HMRC were clear that they do not expect to get additional resources, which will place all the more importance on delivering digital services that are fit for purpose and have agent functionality. I took away that we are likely to see more test and learn initiatives and deployment of HMRC resources in the coming months, as they try to juggle demand with their overstretched resources. The most recent of these is the facility for agents to flag post that is over 12 months old.
The meeting led to genuine commitments from HMRC to work with us and try some different approaches to engagement and problem solving. HMRC wish to work with us on sharing earlier sight of key announcements and testing of ideas. We are working on putting this into effect. I’ll pick up these points with HMRC when we meet again in the autumn.
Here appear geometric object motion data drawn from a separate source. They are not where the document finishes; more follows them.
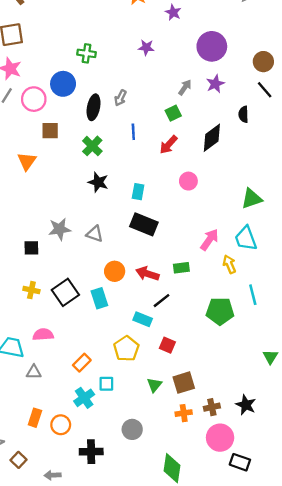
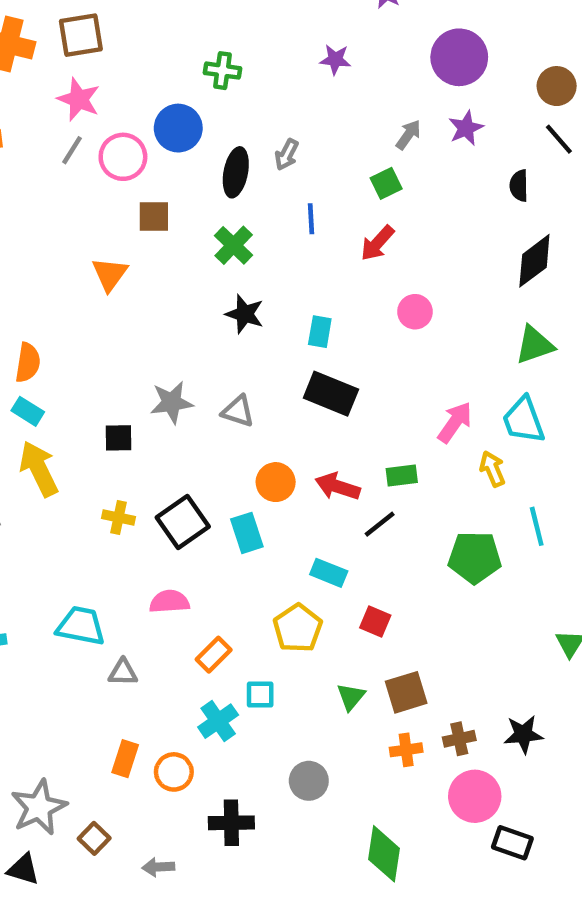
black diamond: (212, 138) -> (534, 261), moved
black line: (161, 301) -> (380, 524), moved
pink semicircle: (43, 335) -> (169, 602), moved
black star: (246, 405) -> (523, 734), turned -30

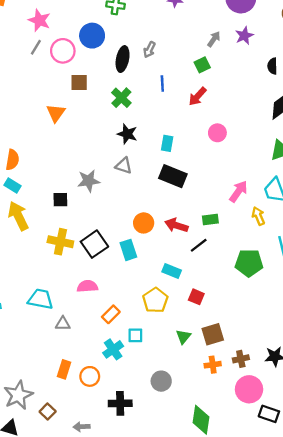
gray triangle: (238, 411) -> (124, 166), moved
yellow cross: (119, 517) -> (60, 242), size x1.5

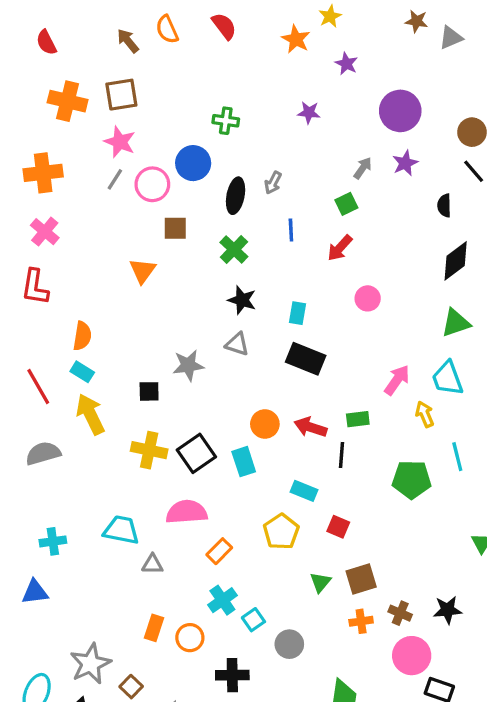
black line: (199, 245) -> (342, 455), turned -48
pink semicircle: (87, 286) -> (187, 512), size x1.4
cyan square: (135, 335) -> (253, 620), moved, turned -35
brown cross: (241, 359) -> (400, 613), turned 35

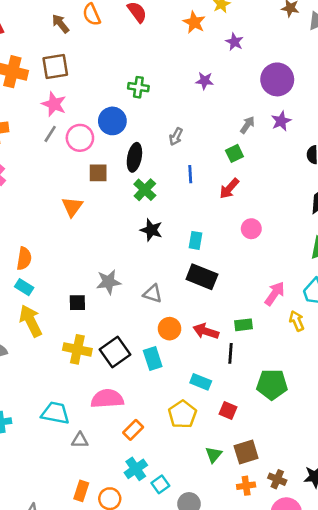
black ellipse: (236, 196) -> (134, 157), moved
gray triangle: (237, 344) -> (153, 294), moved
green pentagon: (412, 479) -> (272, 384), moved

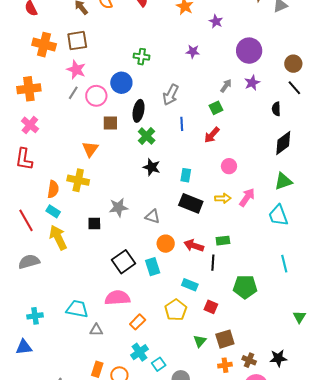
gray arrow: (176, 137) -> (171, 95), size x1.5
pink arrow: (275, 294) -> (247, 197), moved
yellow arrow: (297, 321) -> (223, 198), moved, turned 112
yellow cross: (77, 349) -> (78, 180), moved

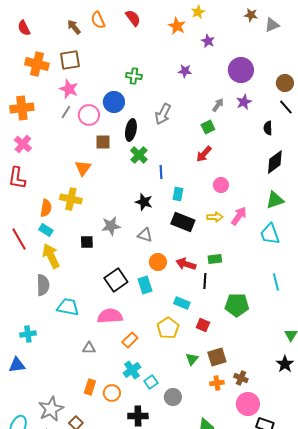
blue line: (182, 124) -> (161, 172), moved
black star: (152, 167) -> (144, 202), moved
gray semicircle: (29, 262) -> (43, 285), moved, turned 105
cyan trapezoid: (77, 309) -> (68, 307), moved
black star: (278, 358) -> (285, 364), moved, turned -30

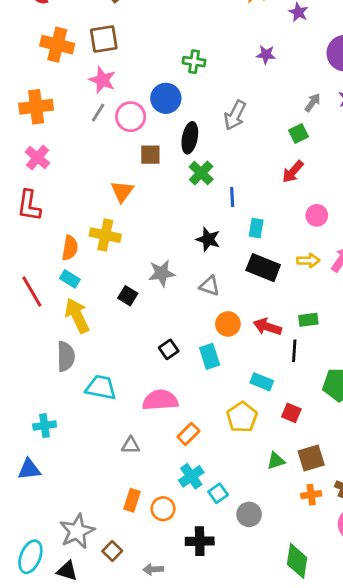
black square: (87, 242) -> (128, 296), turned 32
black square: (116, 280) -> (169, 349), size x0.6
green triangle: (192, 359) -> (276, 461), turned 32

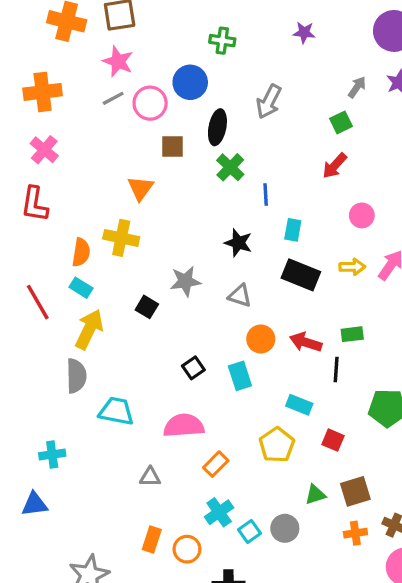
gray line: (98, 112) -> (113, 98), turned 30
yellow arrow: (77, 316) -> (89, 329), turned 52
gray circle: (249, 514) -> (285, 528), moved

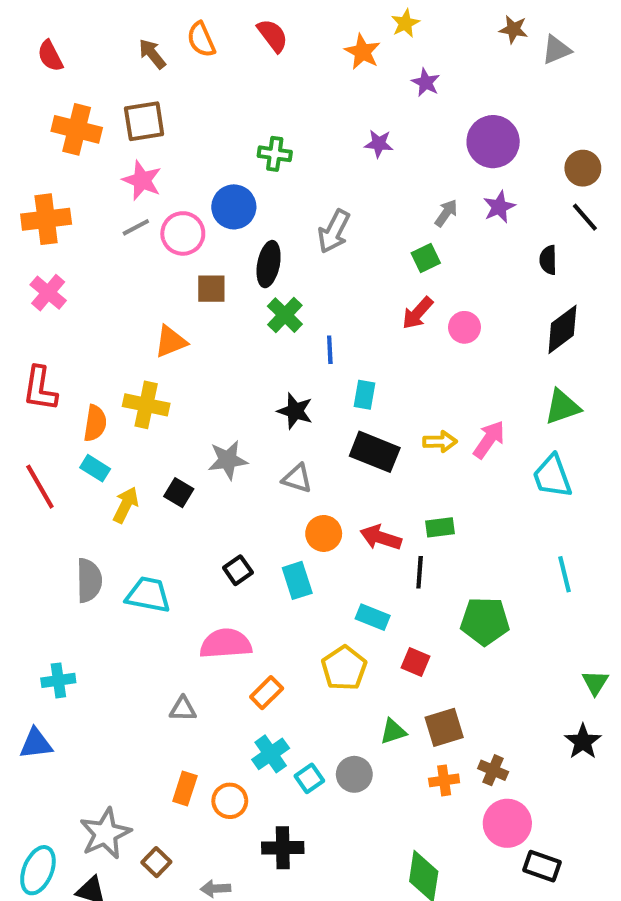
orange triangle: (140, 188) -> (171, 342), turned 32
red L-shape: (35, 204) -> (40, 389), moved
pink circle: (362, 215) -> (464, 327), moved
yellow arrow: (89, 329) -> (126, 505), moved, size x0.7
cyan trapezoid: (116, 411) -> (148, 595), moved

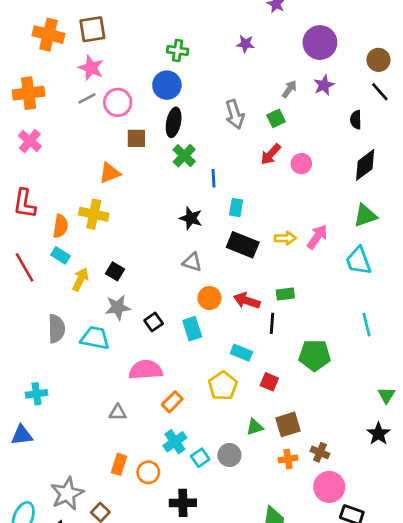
blue circle: (234, 207) -> (167, 85), moved
gray arrow: (334, 231) -> (235, 114), moved, turned -44
gray star: (228, 460) -> (118, 307), moved

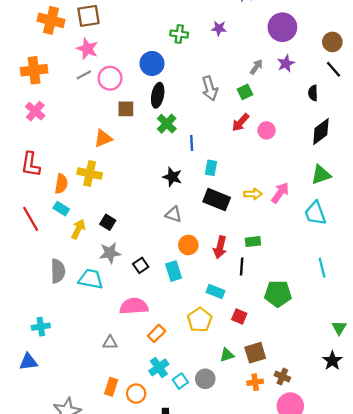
green cross: (178, 51) -> (179, 34), moved
red arrow: (247, 301) -> (220, 247), turned -95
Too late for our July meeting but informing us moving forward, were the results of our recent survey of members on service levels. These confirm previous feedback, providing useful evidence of the wider economic impacts of poor service levels and the take up and use of digital services. Our thanks to all who responded, and we will wrap your feedback into our ongoing conversations with HMRC.
The other topic at the meeting was professional standards and HMRC’s standard for agents. We know these have the attention of HMRC and ministers as part of the wider debate on regulation of tax services. We explained that any diversion from PCRT (Professional Conduct in Relation to Taxation) by HMRC’s agent standards causes uncertainty and compliance concerns.
HMRC expressed a commitment to PCRT and a desire not to disrupt the whole tax services industry but explained that they also have to respond to emerging risks such as HVRAs, which they do not think can wait for any fundamental reform. Therefore, we can expect to see more measures tackling specific issues in the coming years, and we have a role in helping HMRC target these in a way which supports our industry.
HMRC recognised the important role of the professional bodies in upholding standards but was also clear that they don’t see the problem as just sitting with the unaffiliated. We welcomed their commitment to collaboration.
So, overall, this is a constructive conversation on some difficult themes with no easy solutions. But it is positive that we are in a position to be engaging on these critical issues at all levels of HMRC. As I opened when we met with HMRC, I believe we have a key role to play as a critical friend and look forward to taking the conversation forward.